01. Söldner und Soldaten

42 2 0
                                    

1.Kapitel

Söldner und Soldaten


Der Sandsturm fegte mit unberechenbarer Kraft am Horizont entlang. Mit einem skeptischen Blick wandte sich Neastra wieder zu seinen beiden Freunden, während er die Arme weit in die Luft streckte und gähnte. „Ich weiß überhaupt nicht, warum wir hier sind!" maulte er gelangweilt vor sich hin, als interessiere ihn die drohende Gefahr überhaupt nicht. „Es gibt so viele schöne Städte, und wir landen ausgerechnet in Perl!" Keiner der beiden Anderen würdigte ihn eines Blickes.

„Das haben wir doch deinem unnatürlich scharfen Verstand zu verdanken.", bemerkte Dojan spitz. Der blonde junge Mann saß auf seinem Zira, das große Reittier trottete ungraziös neben dem von Neastra her. Es schien nicht sehr erfreut darüber zu sein, dass seine Hufe es durch den schweren Wüstensand nicht so schnell trugen wie über die angenehm befestigten Straßen im Großteil des Restes der Welt.

„Hättest du die Karte richtig gelesen, wären wir jetzt schon längst wieder auf dem Schiff nach Seronie!" Eine heftige Windböe erfasste die drei Männer auf ihren Ziras und berieselte sie mit dem feinen Sand, der sich nur hier in der Kadarawüste so schnell und hartnäckig in jede Falte, Ritze oder Körperöffnung setzte. Schnell klappte Dojan den Mund wieder zu und knirschte mit den Zähnen. Aiax, der dritte Mann im Bunde, drehte sich nun zu seinen Freunden um. Er war wie ein schwarzer Fleck in dem trüben Nebel des Sandsturms. Neben seiner dunklen Kleidung und dem pechschwarzen Zira, auf dem er saß, rundete seine rotbraune Haut das Bild ab und erweckte den Eindruck einer dunklen Fackel mitten im Licht.

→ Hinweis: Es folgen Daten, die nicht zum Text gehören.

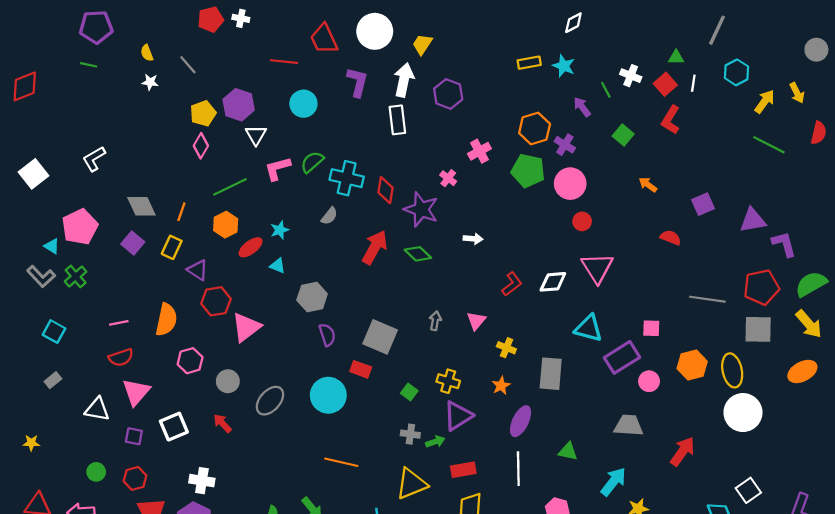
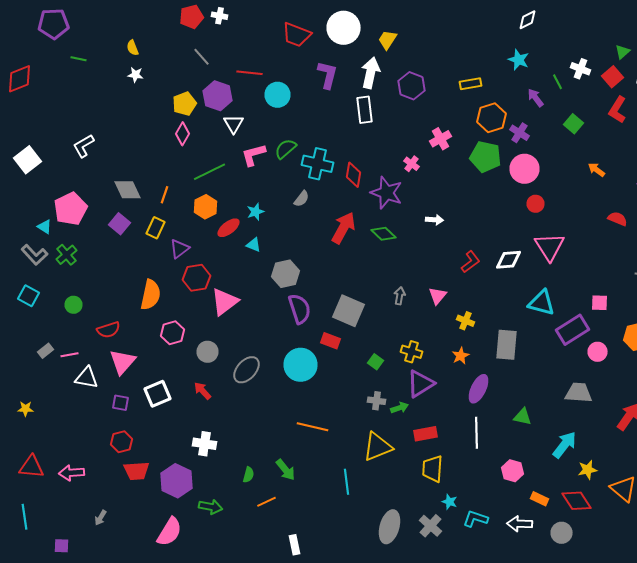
purple pentagon: (96, 27) -> (54, 24), moved
red trapezoid: (324, 39) -> (296, 35), turned -44
green triangle: (676, 57) -> (622, 52), turned -42
red line: (284, 62) -> (250, 73), moved
yellow rectangle: (529, 63) -> (470, 84), moved
gray line: (188, 65) -> (202, 57), moved
purple triangle: (198, 270) -> (180, 249), turned 50
pink line: (119, 323) -> (70, 355), moved
cyan square: (54, 332) -> (28, 296), moved
purple semicircle: (327, 335) -> (300, 309), size x1.4
green circle: (96, 472) -> (74, 305), moved
white cross: (202, 481) -> (204, 444), moved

„Es bringt nichts ihm das immer wieder vor zu halten, Dojan." wandte er sich an seinen Gefährten. „So eilig haben wir es auch nicht. Ich habe noch zwei Goldstücke, und wenn die uns ausgehen, bevor wir einen neuen Auftrag an Land gezogen haben, wird Neastra sich seinen und deinen Lebensunterhalt eben mal wieder als Taschendieb verdienen müssen. Er wird gut für dich sorgen." Aiax feixte, und der blonde Dojan zuckte mit den Schultern.

„Jaaa", schnaubte er gedehnt, „ das wir pleite sind ist es ja gar nicht, was mich stört. Es ist Neastra! Und dieser vermaledeite Sand!" Demonstrativ rieb er sich die Augen. „Wenn wir nicht bald in Perl sind werde ich noch blind! Dann kommen wir nie nach Hause, dann muss Neastra nämlich bis ans Ende unserer Tage die Karte alleine lesen!"

Aiax entfuhr ein unterdrücktes Lachen, während Neastra eine Schnute zog.

„Etwas Gutes hat es doch!" sagte Aiax dann. „In Perl gibt es den Söldnerhort, wir brauchen uns nur dort erkundigen und müssen nicht jede Kneipe abklappern..."

„...was dich bisher doch nie gestört hat...", unterbrach ihn Neastra, woraufhin Aiax die Stimme hob, um weiter angehört zu werden, „um in Erfahrung zu bringen, wer unsere fabelhafte und viel zu kostengünstige Hilfe braucht! Perl ist ideal, wir dürfen uns in den Städten und Dörfern in halb Kristalien nicht mehr blicken lassen, von Seronie ganz zu schweigen! In Perl wird uns Niemand verhaften wollen!"

Dojan seufzte. Wie Recht sein Freund hatte. Sie waren Söldner, eine im Allgemeinen sehr annerkannte und gern gesehene Berufsgruppe auf allen drei Kontinenten. Jeder, der freundlich und tatkräftig genug war, seine Kunden nicht zu vergraulen, konnte Söldner werden, und sich auch durchaus einen Namen machen, ohne jemals etwas gelernt haben zu müssen. Ein Söldner übernahm alle Arten von Arbeiten, die keiner höheren Ausbildung bedurften. Er eskortierte Herrschaften von einem Ort zum anderen, übernahm Haus- und Gartenarbeiten, ja hütete manchmal sogar die Kinder. Es gab Söldner, die ihr ganzes Leben bei einer Familie blieben, wenn sich beide miteinander wohl fühlten. Wer höher hinaus wollte wandte sich an die Söldnerzunft, sie pflegte länderübergreifende Kontakte und trug die Namen fähiger Männer und Frauen auch über die Kontinente hinweg in die Welt hinaus, und vermittelte die größten und lukrativsten Angebote.